Some have criticised BlackBerry navigation being based around a trackwheel operated by a thumb (assuming you don't hold it in your left hand) but I found it easy enough to operate after a little practice, as have most BlackBerry users over the years.
So in terms of industrial design and usability the BlackBerry passes, without setting the world on fire. Its strong point is messaging but, as I said, hold on for that.
The xda II is the follow up to the xda, being a Windows Pocket PC-based device from O2 and one now equipped with Bluetooth, an integrated camera and aerial, and a slightly better screen than its predecessor.
For anyone familiar with the Pocket PC OS – I had to reacquaint myself – navigation is pretty straightforward, and the device comes packed with options.

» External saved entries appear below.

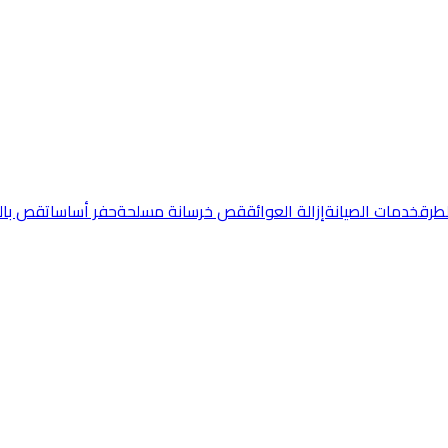
طرق
خدمات الصيانة
إزالة العوائق
قص خرسانة مسلحة
حفر أساسات
قص بال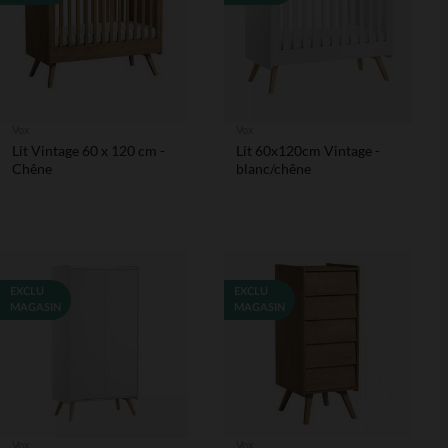
Vox
Vox
Lit Vintage 60 x 120 cm -
Lit 60x120cm Vintage -
Chêne
blanc/chêne
EXCLU
EXCLU
MAGASIN
MAGASIN
Vox
Vox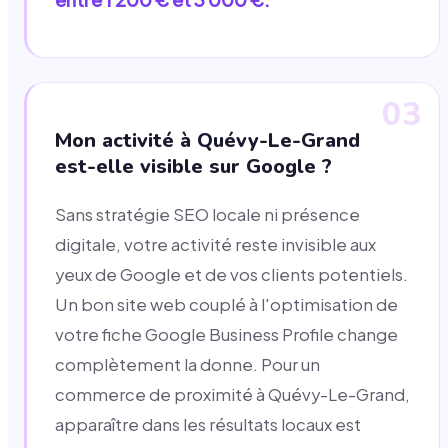
03
Mon activité à Quévy-Le-Grand
est-elle visible sur Google ?
Sans stratégie SEO locale ni présence
digitale, votre activité reste invisible aux
yeux de Google et de vos clients potentiels.
Un bon site web couplé à l'optimisation de
votre fiche Google Business Profile change
complètement la donne. Pour un
commerce de proximité à Quévy-Le-Grand,
apparaître dans les résultats locaux est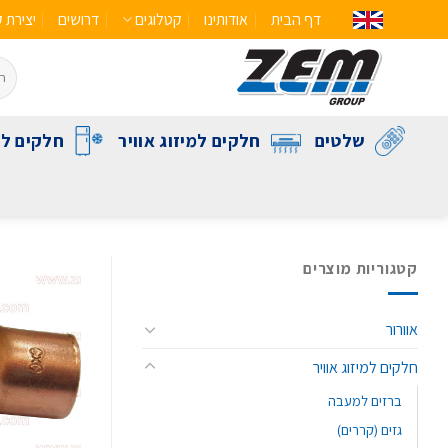
דף הבית
אודותינו
קטלוגים
דרושים
יצירת 
שלטים
חלקים למיזוג אוויר
חלקים לק
קטגוריות מוצרים
אוורור
חלקים למיזוג אוויר
ברזים למעבה
גזים (קררים)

The inclusion of Bluetooth makes it stand out from the other two devices here, though not lots of others on the market such as the SonyEricsson P800 and P900, as does a now removable battery.
Why didn't Handspring include Bluetooth in the Treo 600? "We had to ship it at some stage," a senior executive told me just after its launch, clearly happy with all the other goodies included.

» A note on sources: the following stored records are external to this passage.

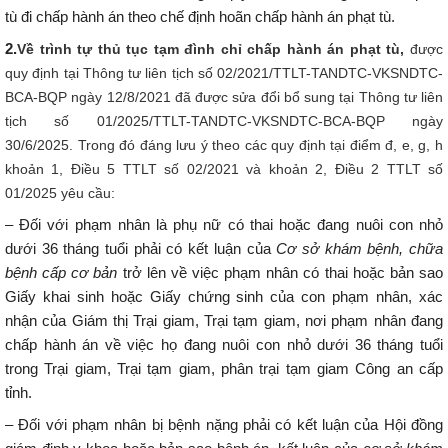
tù đi chấp hành án theo chế định hoãn chấp hành án phạt tù.
2.
Về trình tự thủ tục tạm đình chỉ chấp hành án phạt tù,
được
quy định tại Thông tư liên tịch số 02/2021/TTLT-TANDTC-VKSNDTC-
BCA-BQP ngày 12/8/2021 đã được sửa đổi bổ sung tại Thông tư liên
tịch số 01/2025/TTLT-TANDTC-VKSNDTC-BCA-BQP ngày
30/6/2025. Trong đó đáng lưu ý theo các quy định tại điểm đ, e, g, h
khoản 1, Điều 5 TTLT số 02/2021 và khoản 2, Điều 2 TTLT số
01/2025 yêu cầu:
– Đối với phạm nhân là phụ nữ có thai hoặc đang nuôi con nhỏ
dưới 36 tháng tuổi phải có kết luận của
Cơ sở khám bệnh, chữa
bệnh cấp cơ bản
trở lên về việc phạm nhân có thai hoặc bản sao
Giấy khai sinh hoặc Giấy chứng sinh của con phạm nhân, xác
nhận của Giám thị Trại giam, Trại tạm giam, nơi phạm nhân đang
chấp hành án về việc họ đang nuôi con nhỏ dưới 36 tháng tuổi
trong Trại giam, Trại tạm giam, phân trại tạm giam Công an cấp
tỉnh.
– Đối với phạm nhân bị bệnh nặng phải có kết luận của Hội đồng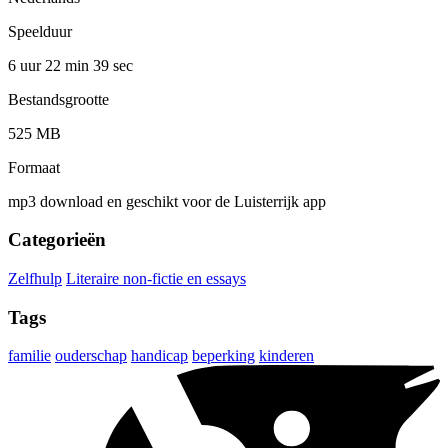
Speelduur
6 uur 22 min
39 sec
Bestandsgrootte
525 MB
Formaat
mp3 download en geschikt voor de Luisterrijk app
Categorieën
Zelfhulp
Literaire non-fictie en essays
Tags
familie
ouderschap
handicap
beperking
kinderen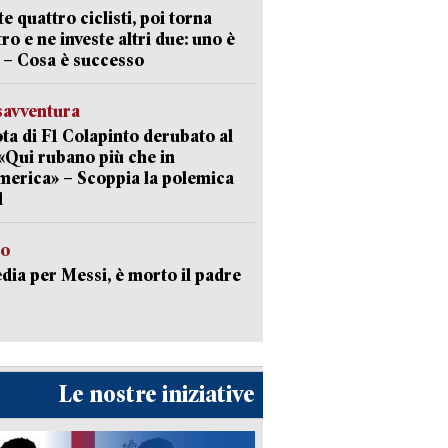
te quattro ciclisti, poi torna
tro e ne investe altri due: uno è
 – Cosa è successo
savventura
lota di F1 Colapinto derubato al
 «Qui rubano più che in
erica» – Scoppia la polemica
l
to
dia per Messi, è morto il padre
Le nostre iniziative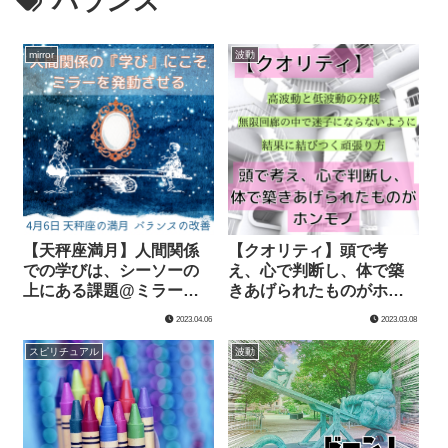
バランス
mirror
波動
【天秤座満月】人間関係
【クオリティ】頭で考
での学びは、シーソーの
え、心で判断し、体で築
上にある課題@ミラーを
きあげられたものがホン
使いバランスをとること
モノ
2023.04.06
2023.03.08
で手放せる
スピリチュアル
波動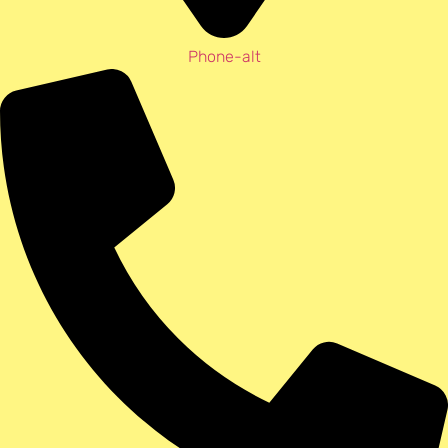
Phone-alt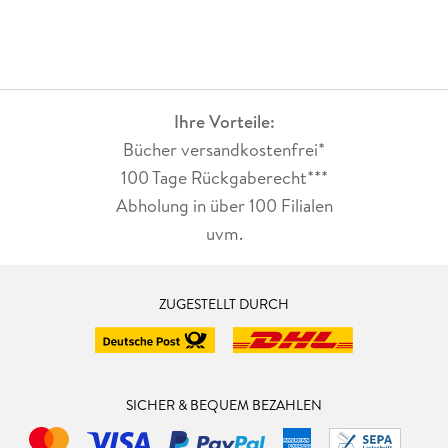
Ihre Vorteile:
Bücher versandkostenfrei*
100 Tage Rückgaberecht***
Abholung in über 100 Filialen
uvm.
ZUGESTELLT DURCH
SICHER & BEQUEM BEZAHLEN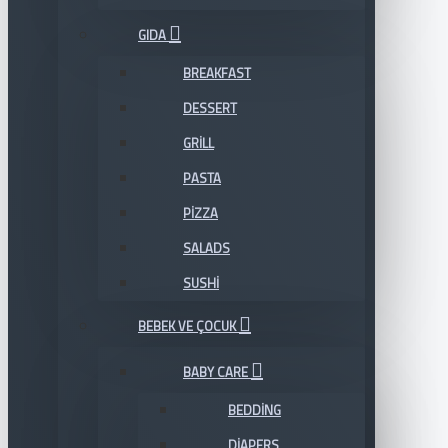
GIDA
BREAKFAST
DESSERT
GRILL
PASTA
PIZZA
SALADS
SUSHI
BEBEK VE ÇOCUK
BABY CARE
BEDDING
DIAPERS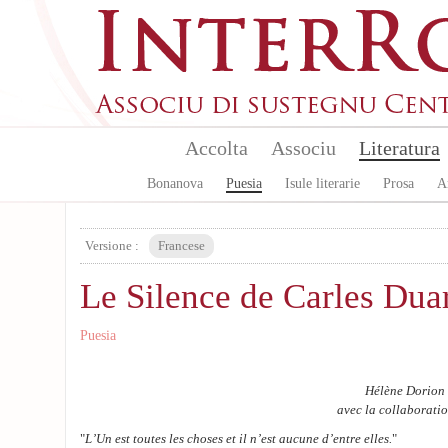
Skip to main content
Accolta
Associu
Literatura
Bonanova
Puesia
Isule literarie
Prosa
A
Versione :
Francese
Le Silence de Carles Duar
Puesia
Hélène Dorion 
avec la collaboratio
"
L’Un est toutes les choses et il n’est aucune d’entre elles.
"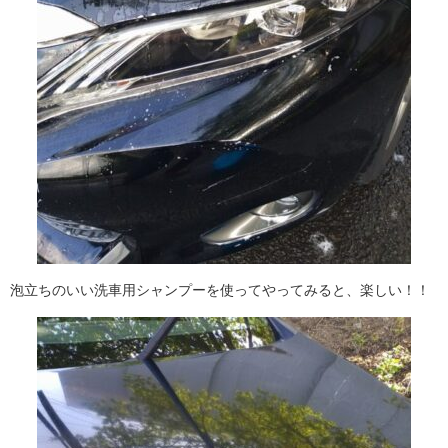
泡立ちのいい洗車用シャンプーを使ってやってみると、楽しい！！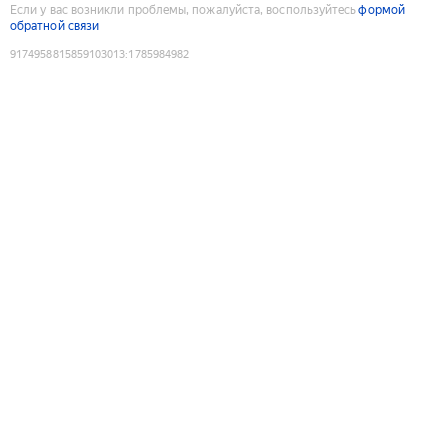
Если у вас возникли проблемы, пожалуйста, воспользуйтесь
формой
обратной связи
9174958815859103013
:
1785984982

Of the three, the xda II has the best quality and biggest screen, though it is also too large to be a straightforward mobile phone substitute, fine for a business meeting but probably a complement to a mobile used socially.
I found the xda II to be a gradual upgrade to the xda, a device already full of features. But would it in itself make end users want to move to O2? Again, I doubt it.
A key aspect of all these devices – and smart phones in general – is their data communications ability. For all in Europe, this generally means how they connect to WAP sites and corporate and POP3 email servers using GPRS.
I found a lot in common with all three. Dealing with the same telecoms/IT department in each trial, it was obvious that buy-in from the head of IT is necessary to warrant settings, security and so on being configured properly to synchronise wirelessly with otherwise desktop-bound email.
This is clearly most of the point for the BlackBerry, with RIM likely to move increasingly to server software licensing, but all three also have the option of connecting to various POP3 accounts or out-of-the-box set up of email from telcos, which a surprising number of end users seem to be doing.
The cost of sending and receiving messages using GPRS means a minefield of tariffs across all the operators but, at the end of the day, relatively similar and expensive across the board. And beware GPRS roaming costs.
GPRS also remains painfully slow most of the time. That's not a huge problem for email but any internet-based browsing services take – no matter what the ads might say – painfully longer than dial-up over 56Kbps modems, for example. Roll on EDGE and 3G networks.
Texting with a keyboard-based device, however, is liberating and a real boon.
Battery life varied depending on usage though the BlackBerry seemed to come out best, easily lasting for over a week.
For its design, its openness and being based on the reliable and easy-to-use Palm OS, the Treo 600 gets the nod from me today. However, this comparison over the past three months or so, while showing the right device, marketed the right way can drive smart phone adoption forward, also leads me on to red flags for any organisation.
Set up for synchronised email must be easier. Per megabyte costs must be more transparent and lower, and the overall benefits in terms of increased productivity to an individual or organisation must be easier to calculate.
Microsoft-based smart phones will continue to get better – witness the latest Orange SPV E200 – and there will be sharply increasing numbers of phones based on the Symbian OS, and not just from Nokia or in Europe.
But there are still two aspects of this market. Though it is now finding its feet, it is no certainty who will walk off the winner, in terms of operators, handset makers, software vendors – and indeed user organisations.